The older my kids get, the more I am struck by the fact that I can beam for my child in a way that I cannot for anything I do. Sounds dumb and obvious, I know, but I *GET* what my mother means when she says she's my biggest fan club; I am glowing for Charlotte's success, just as I ached for her frustration with the bike, and for her struggle to defeat her own inner demons of "Need for Perfection" and "Fear of Falling."
The low point for this little girl fell around last summer. It went something like this:
Friend:(whizzing by on bicycle without training wheels) Hi Charlotte. Hey, is that your bike? You STILL have training wheels?
Charlotte: (looking embarrassed...standing next to her brand new bike that I was getting ready for her) Uh, no, it's my sister's.
Friend: Yeah, it is kind of babyish.
Watching your kid fib because of her shame, lying to a girl who we've come to understand sometimes puts Charlotte down as a "first-grader" (the girl is 1 grade ahead) takes sad to another level.
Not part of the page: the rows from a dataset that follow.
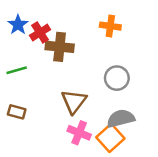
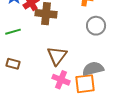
gray circle: (117, 78) -> (96, 26), moved
orange square: (110, 138) -> (85, 84), turned 35

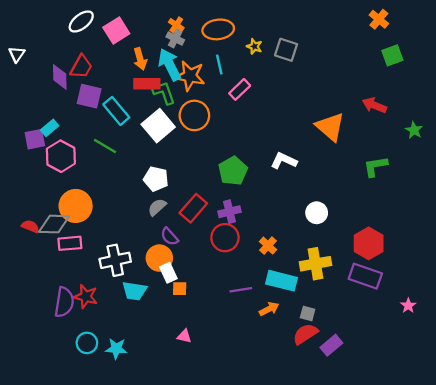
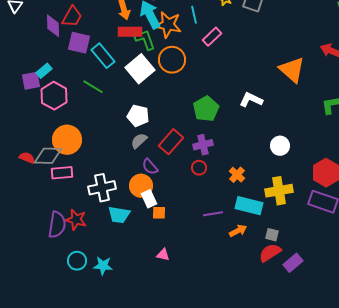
red circle: (225, 238) -> (199, 168), size x0.6

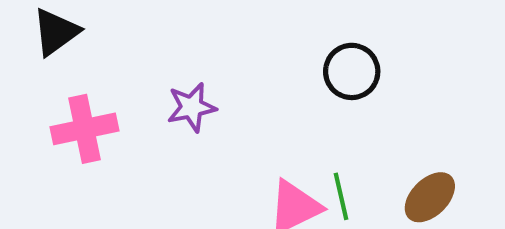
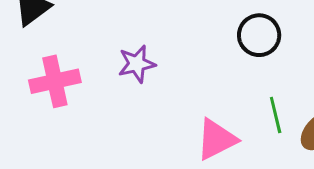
green line: (341, 196) -> (276, 115), moved

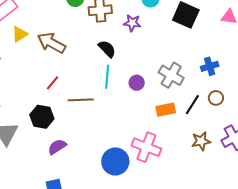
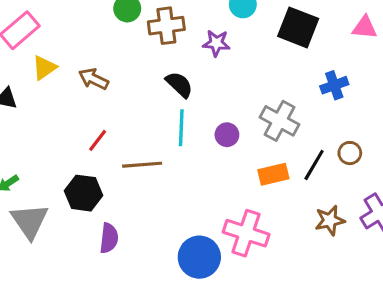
brown arrow: (51, 43) -> (94, 79), size x0.7
blue cross: (210, 66) -> (334, 85), moved
purple semicircle: (57, 147) -> (109, 238), turned 132

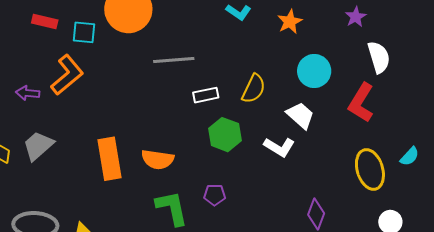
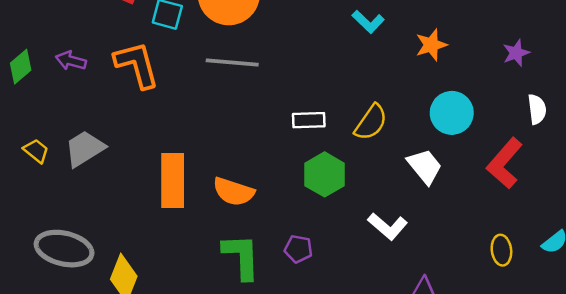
white semicircle: (379, 57) -> (537, 109), size x0.7
gray line: (174, 60) -> (232, 62), moved
orange L-shape: (67, 75) -> (137, 65), turned -75
purple arrow: (28, 93) -> (71, 61), moved
white L-shape: (279, 147) -> (388, 226), moved
yellow ellipse: (370, 169) -> (501, 250), size x0.6

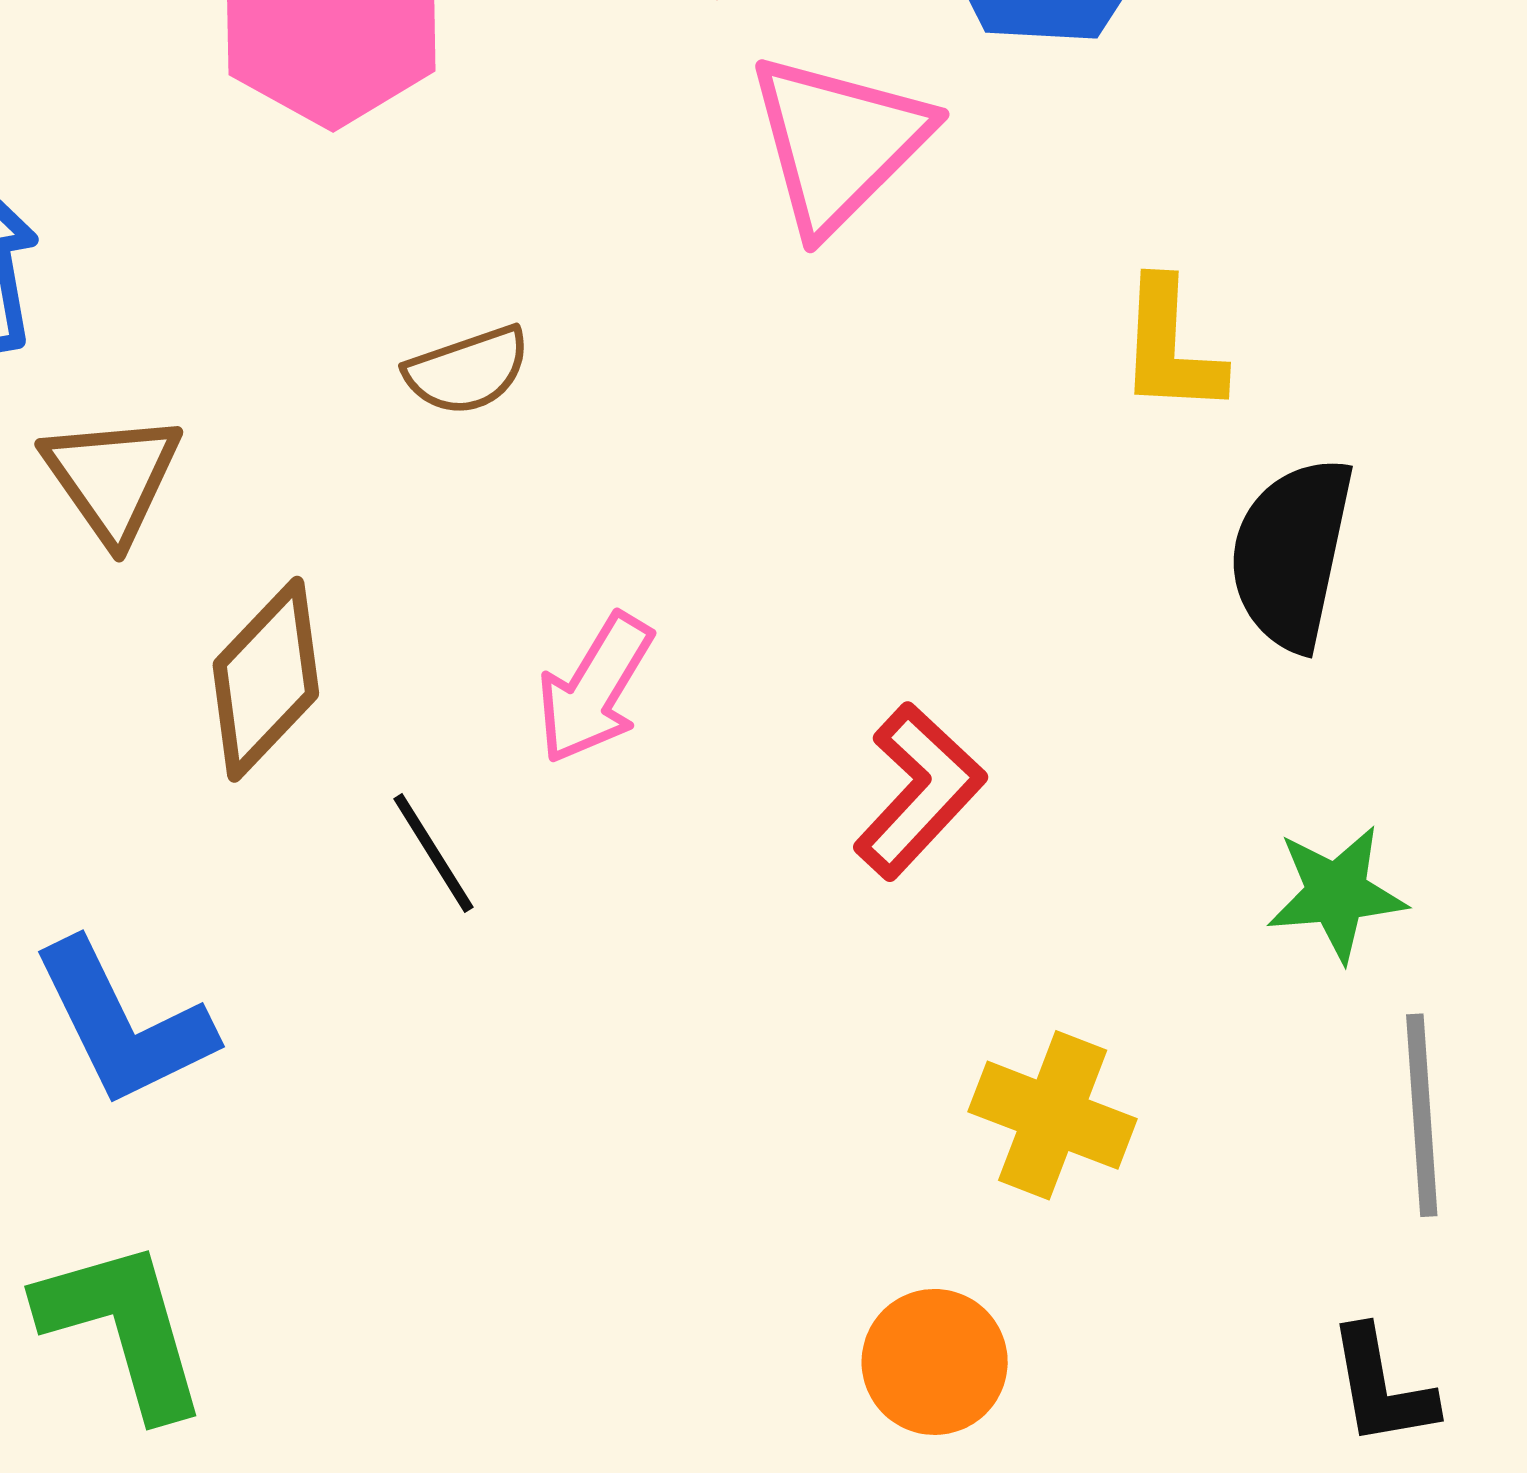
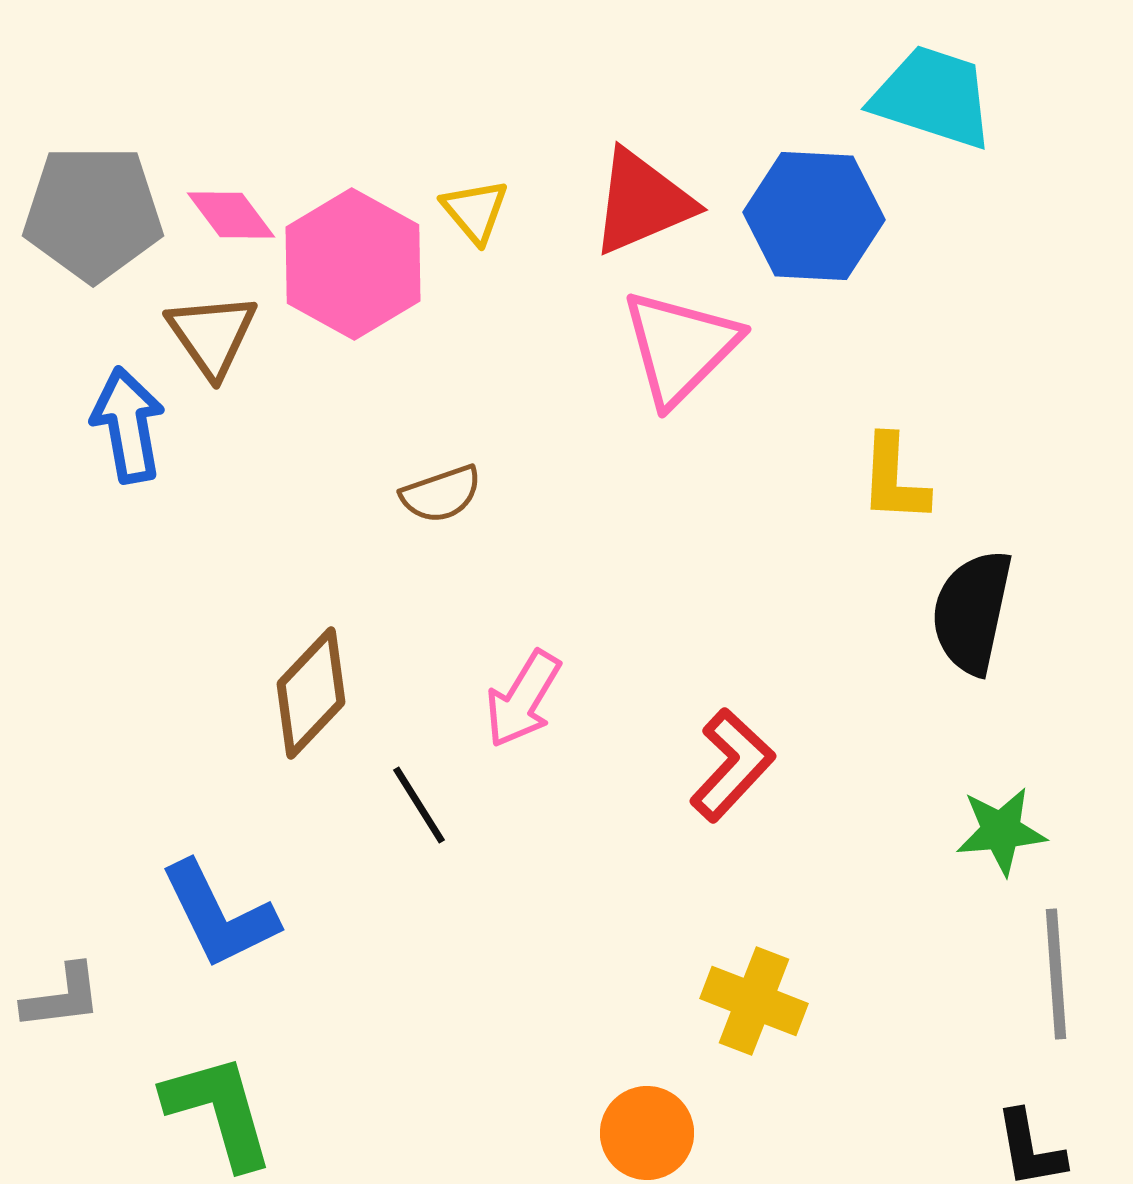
brown triangle: (112, 477) -> (212, 335), moved
yellow cross: (1053, 1115) -> (754, 1001), moved
orange circle: (935, 1362) -> (647, 1133), moved

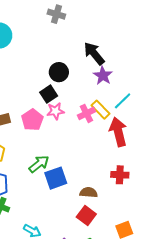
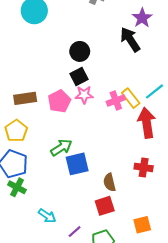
black circle: (59, 72) -> (80, 51), moved
purple star: (103, 76) -> (142, 18), moved
brown semicircle: (89, 192) -> (109, 182), turned -114
red square: (86, 215) -> (105, 206), turned 30

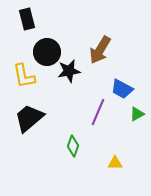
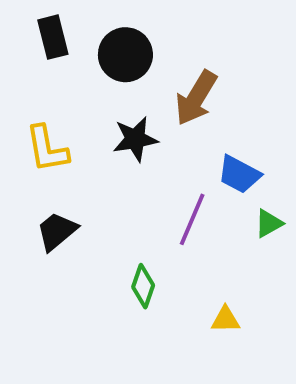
black circle: (47, 52) -> (125, 55), moved
black trapezoid: (29, 118) -> (57, 231), size x0.7

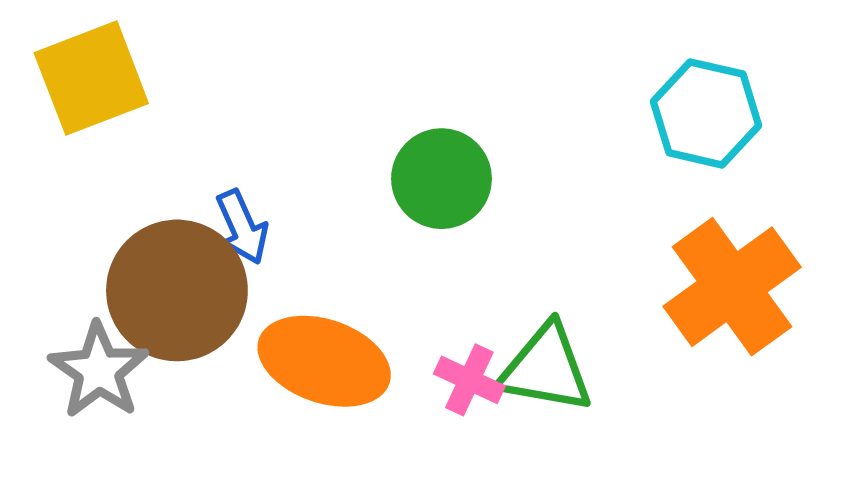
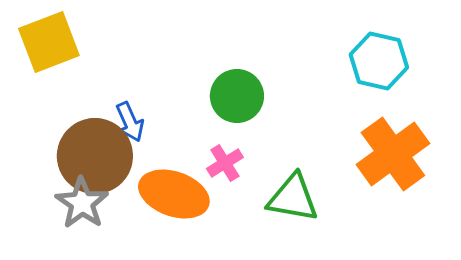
gray star: (99, 371) -> (82, 203), moved
pink cross: (469, 380) -> (225, 163), moved, turned 33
Maintaining good self-control, I packaged the "friend" securely into a Large UPS box and waited for the next UFO bound for Jupiter. 3 Day Select, of course - Next Day Air is pricey.
So...watching her tear-streaked face yesterday as we tried yet another "better" method for learning to ride a bike, I consciously switched (like in "Over the Top," for those needing a Sly Stallone, cheesy 80s reference) to "re-framing mode." I think I might have channeled T. Berry Brazelton, since my own ability to stay 100% positive pales in comparison (sometimes) to that of a peanut butter and jelly sandwich. Maybe worse. Sometimes.
Charlotte: (crying) I CAN'T DO IT, Daddy! I'm scared. I hate my bike.
Me: But sweetie, you just did it a little bit. Didn't you feel it?
Me: Sure you did. There was a tiny little time where I let go and you did it by yourself. (accentuating the positive).
Charlotte: But I keep saying in my head, "I can't."
Me: Well, say "I can!" And if you go off balance, say "Oops!" instead of "I can't."
Charlotte manages to go several 2-3 second stints on our next pass through the school parking lot.
Me: Wow! That's a "Yes" world record! Before, you were all "nooooooooooooo-yes-no-yes-nooooooooooo" for time staying up, and that time, you were very much "yessssssss-nooooooooooooo-yes-no-yessssssssssss-noooooooooooo." (Demonstrated yes and no by drawing line with my finger on her handlebar pad).
Me: Yup. Let's do it again!
Unbelievably, Charlotte proceeds to ride about 150 yards without falling, without my hand on the seat. Finally needs catching when she needs to turn, pulling a cartoon-character-over-a-cliff kind of routine.
Me: (cackling...seriously cackling) That's a "Yesssssssssssssssss" WORLD RECORD! Wooooooooooooooohoooooooooooooooooooooo! (BIG HUG)
Charlotte: (absolutely grinning) What was the line like that time?
Me: (tracing line on her handlebar pad, past the pad) That was all "Yessssssssssssssssssssssssssssssssssssssss." (tracing line past handlebar pad, up handlebar, up her arm, tickling her armpit) You should be so proud of you!
Charlotte: You know how I did it, Daddy? I thought "I can. I CAN!" the whole time! I didn't even say oops at all!
Glad I could satisfy the energy needs of my county from the amount of pride, relief, and joy that boiled off of me that day. I love that kid.
Now she just needs to learn how to stop.